* **What you have to do**
Check every line below for the word "heatmap" and show those that hold it.

====

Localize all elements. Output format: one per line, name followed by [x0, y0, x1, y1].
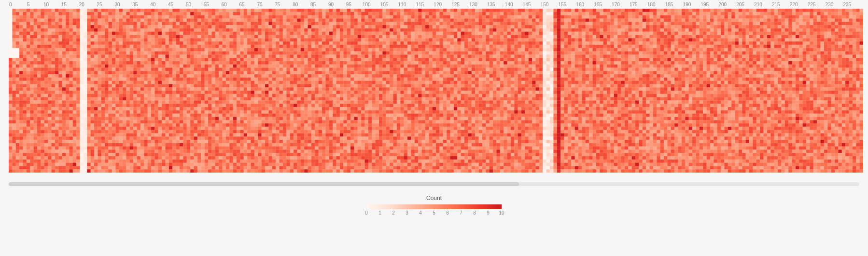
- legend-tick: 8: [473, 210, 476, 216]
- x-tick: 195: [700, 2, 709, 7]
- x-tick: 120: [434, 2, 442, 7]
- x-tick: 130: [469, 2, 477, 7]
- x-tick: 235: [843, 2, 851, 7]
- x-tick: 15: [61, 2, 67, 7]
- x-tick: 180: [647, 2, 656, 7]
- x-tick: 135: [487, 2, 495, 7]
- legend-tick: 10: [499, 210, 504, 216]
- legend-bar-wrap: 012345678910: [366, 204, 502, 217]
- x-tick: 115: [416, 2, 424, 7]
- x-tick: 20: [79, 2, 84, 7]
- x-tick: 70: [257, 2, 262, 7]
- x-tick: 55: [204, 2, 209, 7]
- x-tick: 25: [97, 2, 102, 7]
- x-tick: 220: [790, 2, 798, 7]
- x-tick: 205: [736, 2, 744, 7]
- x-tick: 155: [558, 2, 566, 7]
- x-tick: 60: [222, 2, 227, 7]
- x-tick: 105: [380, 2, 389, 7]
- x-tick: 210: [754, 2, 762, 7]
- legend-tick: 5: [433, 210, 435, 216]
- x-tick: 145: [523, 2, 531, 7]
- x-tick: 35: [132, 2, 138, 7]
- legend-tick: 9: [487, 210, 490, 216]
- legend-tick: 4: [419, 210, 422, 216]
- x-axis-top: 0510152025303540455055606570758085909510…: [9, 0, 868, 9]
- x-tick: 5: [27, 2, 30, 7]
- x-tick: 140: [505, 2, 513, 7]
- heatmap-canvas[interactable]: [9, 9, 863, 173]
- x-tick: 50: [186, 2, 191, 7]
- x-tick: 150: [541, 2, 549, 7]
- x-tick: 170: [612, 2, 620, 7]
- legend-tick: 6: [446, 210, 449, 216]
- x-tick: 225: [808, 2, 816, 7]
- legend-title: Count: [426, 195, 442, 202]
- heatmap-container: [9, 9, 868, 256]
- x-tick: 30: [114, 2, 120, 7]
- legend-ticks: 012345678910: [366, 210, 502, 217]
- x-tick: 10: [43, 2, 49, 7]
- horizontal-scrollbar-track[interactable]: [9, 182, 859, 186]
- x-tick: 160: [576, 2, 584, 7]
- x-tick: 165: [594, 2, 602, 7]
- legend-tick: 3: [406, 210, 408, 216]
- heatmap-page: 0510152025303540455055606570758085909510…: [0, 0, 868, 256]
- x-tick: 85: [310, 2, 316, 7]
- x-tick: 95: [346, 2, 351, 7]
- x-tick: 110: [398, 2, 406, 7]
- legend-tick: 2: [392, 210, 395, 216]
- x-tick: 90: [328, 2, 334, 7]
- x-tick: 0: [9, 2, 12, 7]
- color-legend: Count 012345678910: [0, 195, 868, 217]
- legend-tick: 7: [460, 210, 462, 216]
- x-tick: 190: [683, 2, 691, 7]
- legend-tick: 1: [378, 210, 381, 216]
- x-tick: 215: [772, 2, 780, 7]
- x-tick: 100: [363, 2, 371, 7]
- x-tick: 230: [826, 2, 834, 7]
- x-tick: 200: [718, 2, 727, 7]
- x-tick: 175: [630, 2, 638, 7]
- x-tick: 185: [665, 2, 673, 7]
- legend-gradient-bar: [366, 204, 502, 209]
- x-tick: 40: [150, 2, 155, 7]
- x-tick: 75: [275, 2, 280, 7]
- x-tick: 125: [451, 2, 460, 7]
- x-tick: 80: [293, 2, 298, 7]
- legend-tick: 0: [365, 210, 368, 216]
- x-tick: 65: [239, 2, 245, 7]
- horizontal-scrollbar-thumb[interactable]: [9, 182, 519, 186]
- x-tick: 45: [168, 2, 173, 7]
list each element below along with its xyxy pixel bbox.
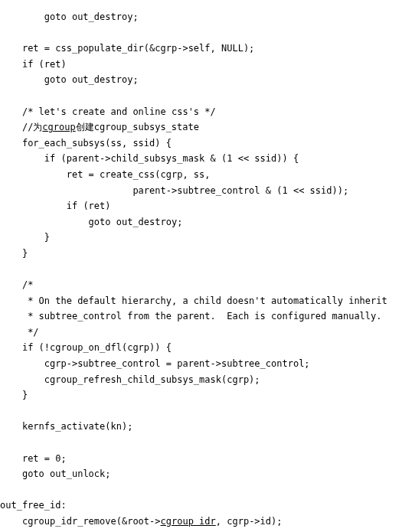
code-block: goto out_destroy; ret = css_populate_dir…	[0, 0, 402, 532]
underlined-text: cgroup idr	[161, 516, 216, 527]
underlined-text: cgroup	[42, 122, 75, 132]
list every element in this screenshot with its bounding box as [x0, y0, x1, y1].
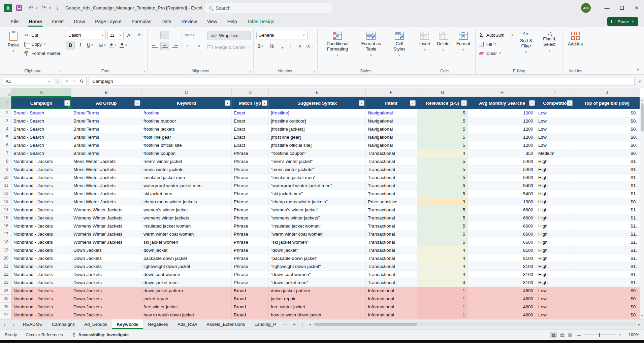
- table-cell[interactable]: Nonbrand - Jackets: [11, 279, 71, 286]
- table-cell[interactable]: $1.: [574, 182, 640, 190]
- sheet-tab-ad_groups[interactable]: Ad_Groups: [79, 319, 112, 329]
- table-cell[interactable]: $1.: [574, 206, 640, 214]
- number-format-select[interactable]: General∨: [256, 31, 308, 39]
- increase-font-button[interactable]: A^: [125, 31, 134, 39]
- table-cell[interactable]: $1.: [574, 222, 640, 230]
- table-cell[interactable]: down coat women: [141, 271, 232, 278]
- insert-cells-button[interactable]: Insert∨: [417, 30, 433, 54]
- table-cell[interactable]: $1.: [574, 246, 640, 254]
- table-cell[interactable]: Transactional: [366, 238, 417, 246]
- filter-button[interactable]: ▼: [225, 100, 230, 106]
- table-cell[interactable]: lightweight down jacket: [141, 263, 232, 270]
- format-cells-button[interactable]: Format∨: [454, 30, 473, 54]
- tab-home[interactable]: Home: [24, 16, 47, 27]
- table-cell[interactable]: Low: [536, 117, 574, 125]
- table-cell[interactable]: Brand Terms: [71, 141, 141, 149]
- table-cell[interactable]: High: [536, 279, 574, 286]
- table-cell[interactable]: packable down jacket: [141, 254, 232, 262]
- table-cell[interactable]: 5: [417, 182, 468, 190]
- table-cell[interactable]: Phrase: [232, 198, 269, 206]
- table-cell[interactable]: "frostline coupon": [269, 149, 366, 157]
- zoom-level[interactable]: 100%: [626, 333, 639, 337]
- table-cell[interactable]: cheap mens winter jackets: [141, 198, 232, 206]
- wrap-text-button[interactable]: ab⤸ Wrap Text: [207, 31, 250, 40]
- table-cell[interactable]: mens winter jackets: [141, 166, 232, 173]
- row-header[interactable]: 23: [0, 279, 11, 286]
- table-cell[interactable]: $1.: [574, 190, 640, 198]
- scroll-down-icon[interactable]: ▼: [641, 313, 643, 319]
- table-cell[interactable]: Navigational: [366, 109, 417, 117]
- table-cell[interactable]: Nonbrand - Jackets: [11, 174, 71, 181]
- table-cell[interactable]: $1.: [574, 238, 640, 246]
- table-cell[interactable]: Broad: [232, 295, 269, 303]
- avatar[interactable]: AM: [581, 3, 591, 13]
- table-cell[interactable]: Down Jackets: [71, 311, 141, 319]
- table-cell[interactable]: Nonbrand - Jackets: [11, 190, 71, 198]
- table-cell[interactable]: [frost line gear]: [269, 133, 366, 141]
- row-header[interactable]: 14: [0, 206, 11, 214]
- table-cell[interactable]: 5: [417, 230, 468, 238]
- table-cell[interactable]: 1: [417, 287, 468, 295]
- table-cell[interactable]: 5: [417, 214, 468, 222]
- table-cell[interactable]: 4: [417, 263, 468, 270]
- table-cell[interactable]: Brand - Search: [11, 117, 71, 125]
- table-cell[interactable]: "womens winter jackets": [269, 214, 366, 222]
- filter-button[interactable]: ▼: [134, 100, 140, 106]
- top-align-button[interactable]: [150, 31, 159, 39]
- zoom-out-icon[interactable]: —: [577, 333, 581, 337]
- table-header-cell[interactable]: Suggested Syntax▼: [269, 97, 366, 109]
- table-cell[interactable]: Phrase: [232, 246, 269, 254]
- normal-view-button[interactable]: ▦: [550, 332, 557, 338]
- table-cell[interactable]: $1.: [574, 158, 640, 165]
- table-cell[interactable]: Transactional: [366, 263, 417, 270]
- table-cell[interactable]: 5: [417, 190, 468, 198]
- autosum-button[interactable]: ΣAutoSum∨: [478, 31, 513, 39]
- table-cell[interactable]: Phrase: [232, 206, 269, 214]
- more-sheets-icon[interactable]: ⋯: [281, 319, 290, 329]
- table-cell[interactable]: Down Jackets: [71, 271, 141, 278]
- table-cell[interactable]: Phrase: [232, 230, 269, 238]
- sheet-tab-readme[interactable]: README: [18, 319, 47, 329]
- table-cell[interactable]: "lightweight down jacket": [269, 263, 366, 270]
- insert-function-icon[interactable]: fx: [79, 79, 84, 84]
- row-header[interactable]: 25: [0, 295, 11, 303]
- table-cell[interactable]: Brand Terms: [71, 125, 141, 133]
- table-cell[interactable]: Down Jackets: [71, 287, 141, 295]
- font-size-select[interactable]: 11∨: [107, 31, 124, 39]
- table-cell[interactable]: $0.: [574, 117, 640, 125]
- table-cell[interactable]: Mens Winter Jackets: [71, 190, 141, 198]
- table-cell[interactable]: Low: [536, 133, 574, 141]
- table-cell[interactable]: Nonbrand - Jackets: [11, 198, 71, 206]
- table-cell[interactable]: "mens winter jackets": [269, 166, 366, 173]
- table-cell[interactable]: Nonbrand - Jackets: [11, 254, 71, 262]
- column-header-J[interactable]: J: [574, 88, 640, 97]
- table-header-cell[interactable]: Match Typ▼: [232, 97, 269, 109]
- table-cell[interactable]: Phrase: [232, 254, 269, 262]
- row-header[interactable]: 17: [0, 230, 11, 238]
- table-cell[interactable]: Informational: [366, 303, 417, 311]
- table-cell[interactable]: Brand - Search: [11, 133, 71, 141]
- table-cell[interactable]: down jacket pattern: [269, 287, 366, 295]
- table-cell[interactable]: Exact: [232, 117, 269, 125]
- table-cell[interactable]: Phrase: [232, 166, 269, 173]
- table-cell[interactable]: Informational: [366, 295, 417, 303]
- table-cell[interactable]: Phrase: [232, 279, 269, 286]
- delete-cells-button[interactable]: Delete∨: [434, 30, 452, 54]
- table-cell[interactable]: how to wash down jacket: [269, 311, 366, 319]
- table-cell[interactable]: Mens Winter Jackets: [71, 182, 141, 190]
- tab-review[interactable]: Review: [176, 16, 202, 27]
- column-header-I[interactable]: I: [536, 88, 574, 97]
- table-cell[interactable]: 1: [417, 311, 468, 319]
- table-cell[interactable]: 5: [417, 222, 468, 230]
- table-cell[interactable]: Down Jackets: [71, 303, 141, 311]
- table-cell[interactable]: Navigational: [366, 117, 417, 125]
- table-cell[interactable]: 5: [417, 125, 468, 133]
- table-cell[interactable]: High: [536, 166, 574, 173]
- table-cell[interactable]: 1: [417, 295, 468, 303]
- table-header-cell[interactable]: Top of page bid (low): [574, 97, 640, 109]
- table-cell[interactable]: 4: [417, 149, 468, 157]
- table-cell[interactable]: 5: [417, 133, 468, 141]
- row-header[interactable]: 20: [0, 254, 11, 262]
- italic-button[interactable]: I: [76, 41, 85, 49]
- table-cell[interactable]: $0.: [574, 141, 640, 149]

====

* **Response**
- heatmap-canvas[interactable]: [9, 9, 863, 173]
- heatmap-container: [9, 9, 868, 256]
- heatmap-page: 0510152025303540455055606570758085909510…: [0, 0, 868, 256]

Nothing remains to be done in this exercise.